And this occurs in Joshua 1-12. God gives the land in chapters 13 to 21—probably not your life verses—God divides the land among them. He gives them the…yeah. So if you’ve ever tried to preach through Joshua and you’re roaring through those first three chapters and feeling good and then you get to how am I going to preach through dividing the land? Maybe one Sunday or something… But notice that in Joshua 1, they conquer the midsection of the land and fulfill that part, and then they release the tribes to go conquer their part of the land, and some of them aren’t very anxious to do this.

But in Joshua 22 to 24, you have the covenant renewal being at the heart of it. Joshua is about to pass from the scene, and you have this famous covenant renewal scene, where he says, “Choose this day whom you will serve, but as for me and my house, we will serve the Lord.”

We were talking about altar calls and invitations during the break. It’s quite an invitation that Joshua gives, isn’t it? They say, “Oh, we’ll serve the Lord.” He says, “You can’t serve the Lord. You’re a sinful, stiff-necked people!” “No, but we will serve the Lord.” I mean it’s almost as if an evangelist’s given a call and somebody starts coming. “You go back to your chair. You don’t want to serve God. He’s a serious, severe God. You can’t.” “No, but I will.”

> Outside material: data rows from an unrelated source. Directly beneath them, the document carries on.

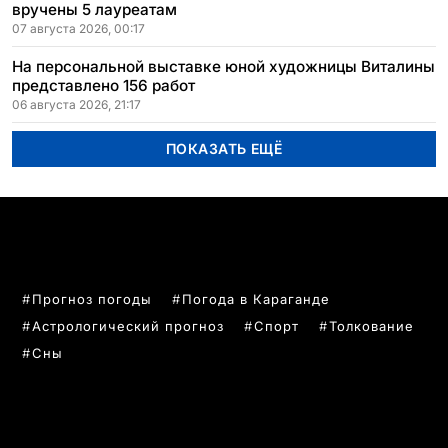
вручены 5 лауреатам
07 августа 2026, 00:17
На персональной выставке юной художницы Виталины
представлено 156 работ
06 августа 2026, 21:17
ПОКАЗАТЬ ЕЩЁ
ПОПУЛЯРНЫЕ ТЕМЫ
Прогноз погоды
Погода в Караганде
Астрологический прогноз
Спорт
Толкование
Сны
РУБРИКИ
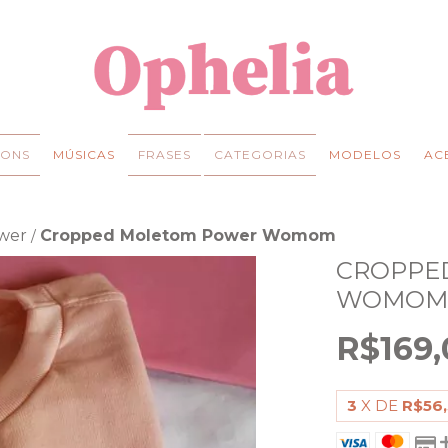
ONS
MÚSICAS
FRASES
CATEGORIAS
MODELOS
AC
ower
Cropped Moletom Power Womom
/
CROPPE
WOMO
R$169,
3
X DE
R$56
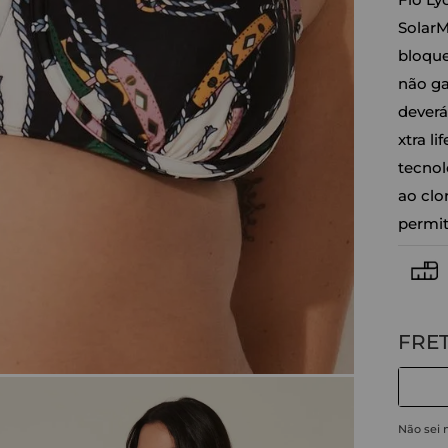
SolarM
bloque
não ga
deverá
xtra l
tecnolo
ao clo
permit
Não sei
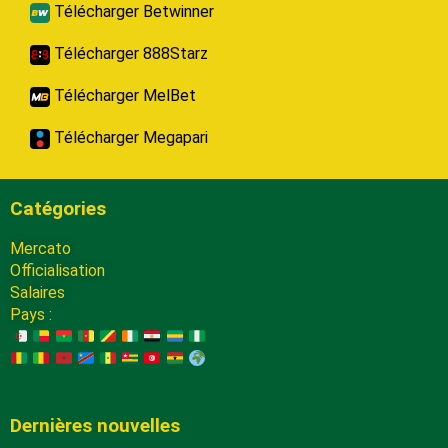
Télécharger Betwinner
Télécharger 888Starz
Télécharger MelBet
Télécharger Megapari
Catégories
Mercato
Officialisation
Salaires
Pays :
Dernières nouvelles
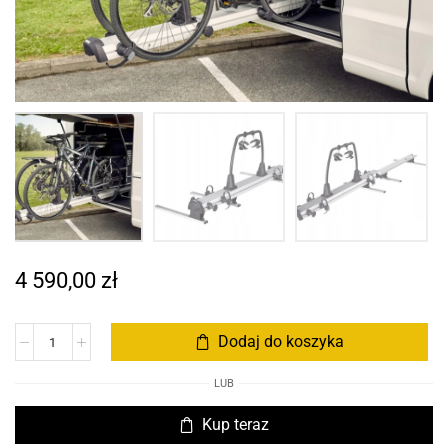
4 590,00
zł
Dodaj do koszyka
LUB
Kup teraz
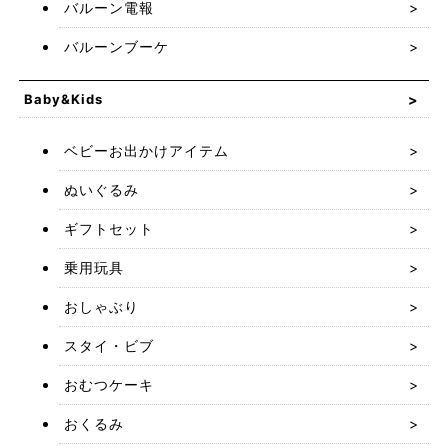
バルーン電報
バルーンブーケ
Baby&Kids
ベビーお出かけアイテム
ぬいぐるみ
ギフトセット
乗用玩具
おしゃぶり
スタイ・ビブ
おむつケーキ
おくるみ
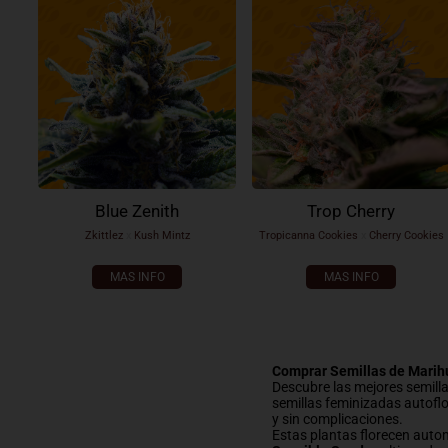
Blue Zenith
Trop Cherry
Zkittlez
x
Kush Mintz
Tropicanna Cookies
x
Cherry Cookies
MAS INFO
MAS INFO
Comprar Semillas de Marih
Descubre las mejores semilla
semillas feminizadas autofl
y sin complicaciones.
Estas plantas florecen auto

At the end of Joshua, though, and particularly in the first couple chapters of Judges, they’re at rest in the land, in the sense that they have the land and they’re in it. In a sinful world, there would always be more work to be done, right? The setting up and governing of communities that the Law’s already told us must go on. But we read a disturbing trend in Judges 2.

Israel, after the death of the wilderness generation, the conquest generation, the people turn to the idols of the land. They accept the teaching of the culture around them rather than transforming the culture as a holy nation and kingdom of priests. Instead of being the holy people they’ve agreed to be, that the Law would help them be, they have chosen to worship the gods of the land. Remember that in the ancient world, the theology of the polytheists was there are many gods; these gods are geographically defined, that is, they rule a portion of the world. And they are defined by their function, so that some of these gods may rule a place, but some of them may be the god of a certain guild.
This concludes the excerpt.